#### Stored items
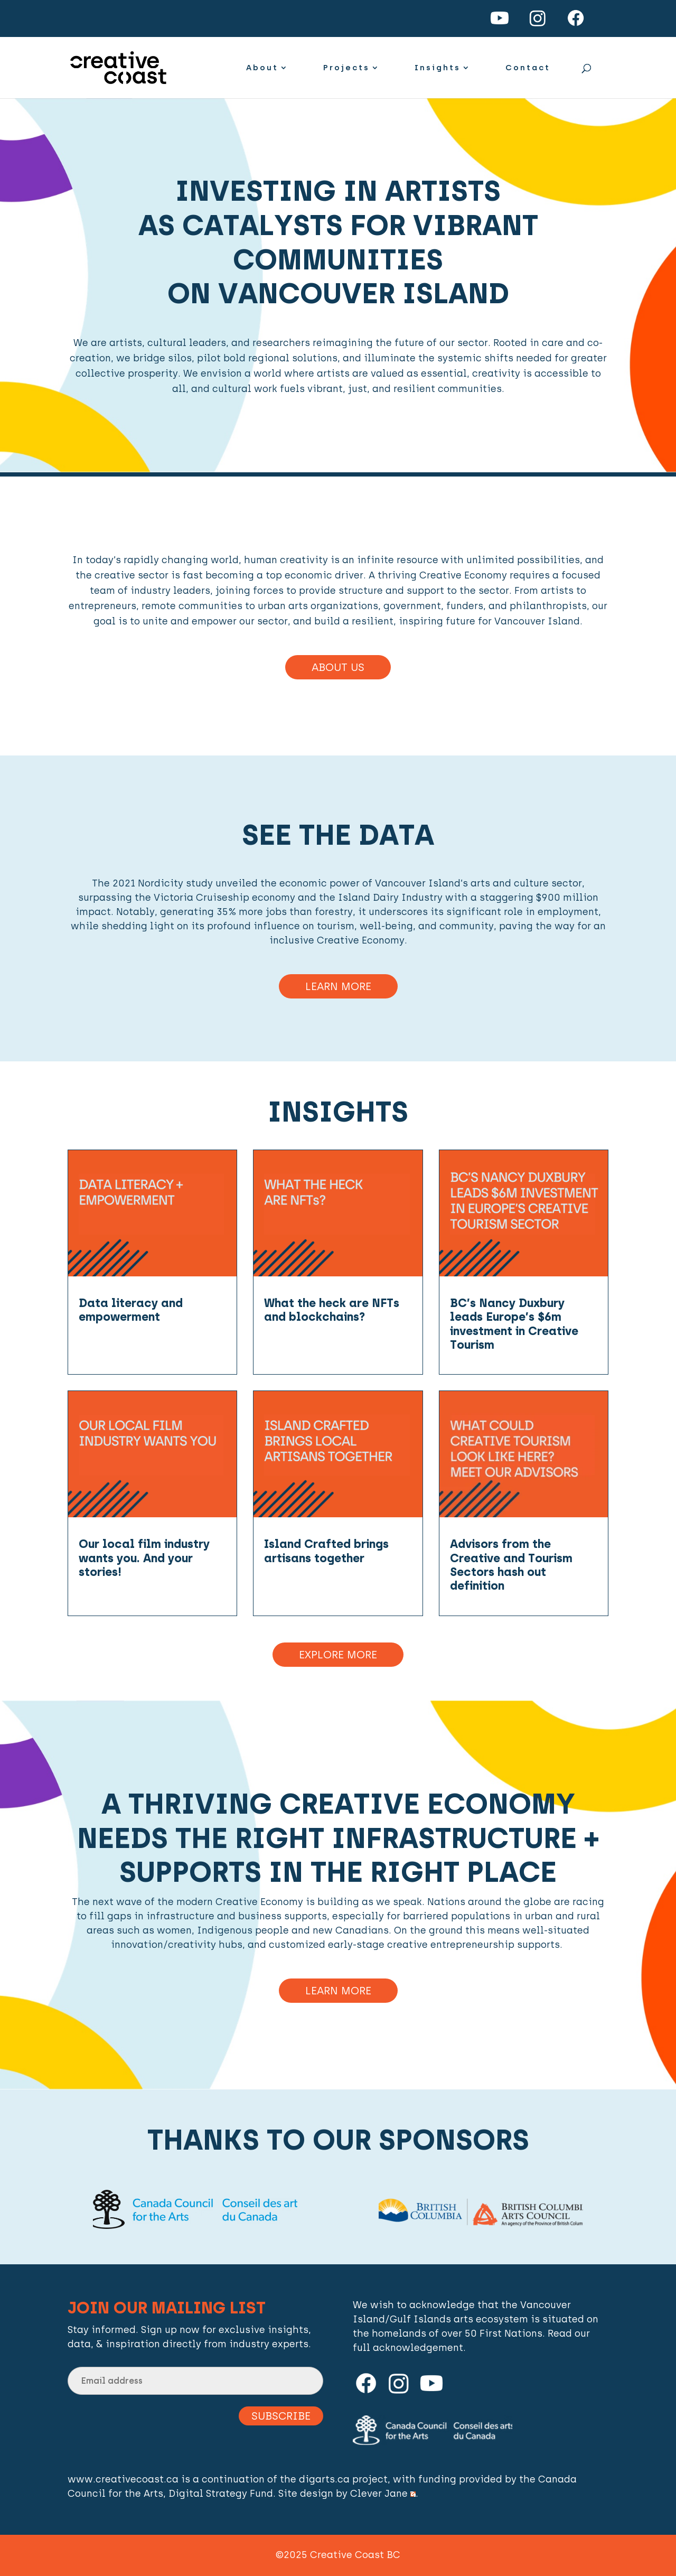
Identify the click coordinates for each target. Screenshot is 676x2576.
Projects (346, 68)
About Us (338, 667)
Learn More (338, 986)
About (262, 68)
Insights (438, 68)
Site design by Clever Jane (347, 2493)
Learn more (338, 1990)
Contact (527, 68)
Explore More (338, 1654)
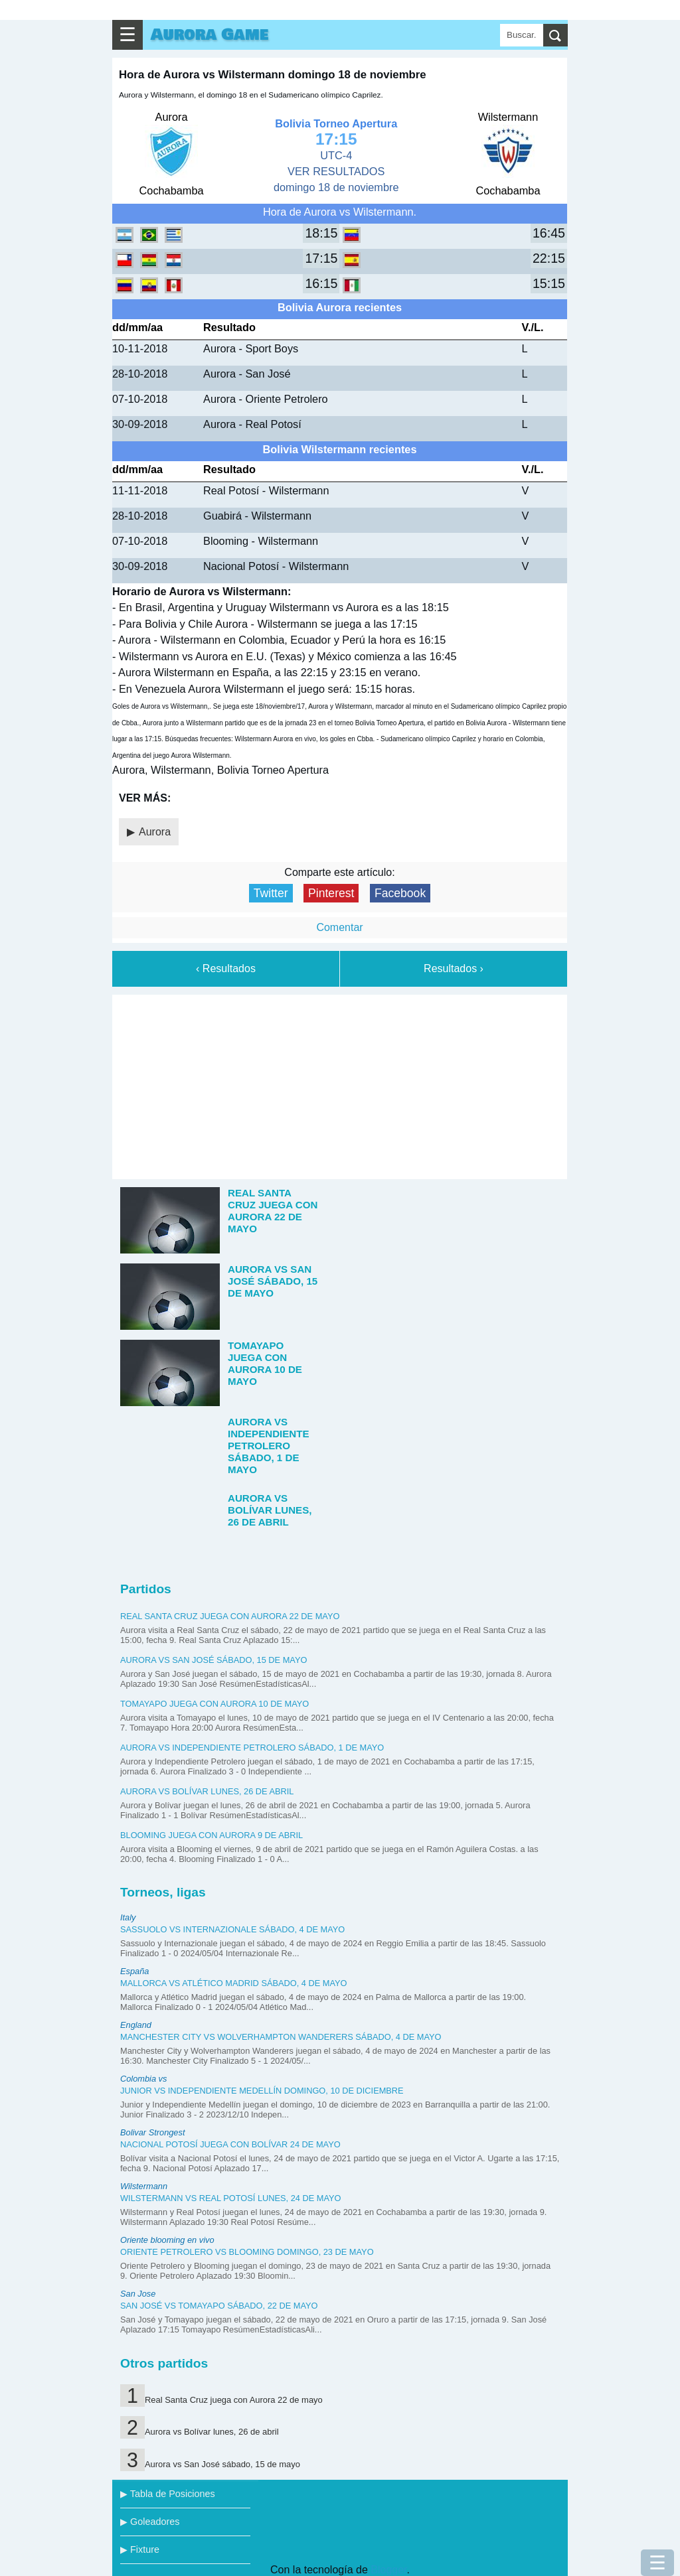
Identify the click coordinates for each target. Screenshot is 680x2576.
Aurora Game (209, 34)
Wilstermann (143, 2186)
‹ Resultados (226, 968)
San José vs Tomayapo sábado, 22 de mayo (219, 2306)
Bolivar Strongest (152, 2132)
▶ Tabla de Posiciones (167, 2493)
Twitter (271, 893)
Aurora (155, 831)
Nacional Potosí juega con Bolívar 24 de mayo (230, 2144)
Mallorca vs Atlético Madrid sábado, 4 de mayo (233, 1983)
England (135, 2025)
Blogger (388, 2569)
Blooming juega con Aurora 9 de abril (211, 1835)
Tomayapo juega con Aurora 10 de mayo (214, 1704)
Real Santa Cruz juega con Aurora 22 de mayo (229, 1616)
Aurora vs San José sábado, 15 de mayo (213, 1660)
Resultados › (453, 968)
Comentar (339, 927)
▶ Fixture (139, 2549)
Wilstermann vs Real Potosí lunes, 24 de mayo (230, 2198)
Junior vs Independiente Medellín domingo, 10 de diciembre (262, 2091)
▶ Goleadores (149, 2521)
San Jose (137, 2294)
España (134, 1971)
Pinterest (331, 893)
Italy (127, 1917)
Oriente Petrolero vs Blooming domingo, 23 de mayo (247, 2252)
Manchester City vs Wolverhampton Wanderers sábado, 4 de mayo (281, 2037)
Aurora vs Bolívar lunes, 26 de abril (207, 1791)
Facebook (400, 893)
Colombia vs (143, 2079)
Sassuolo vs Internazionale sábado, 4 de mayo (232, 1929)
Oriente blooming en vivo (167, 2240)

#### About this exercise
Where a line above includes "Aurora", copy that line.

#### Result for this exercise
Aurora Game (209, 34)
Aurora (155, 831)
Blooming juega con Aurora 9 de abril (211, 1835)
Tomayapo juega con Aurora 10 de mayo (214, 1704)
Real Santa Cruz juega con Aurora 22 de mayo (229, 1616)
Aurora vs San José sábado, 15 de mayo (213, 1660)
Aurora vs Bolívar lunes, 26 de abril (207, 1791)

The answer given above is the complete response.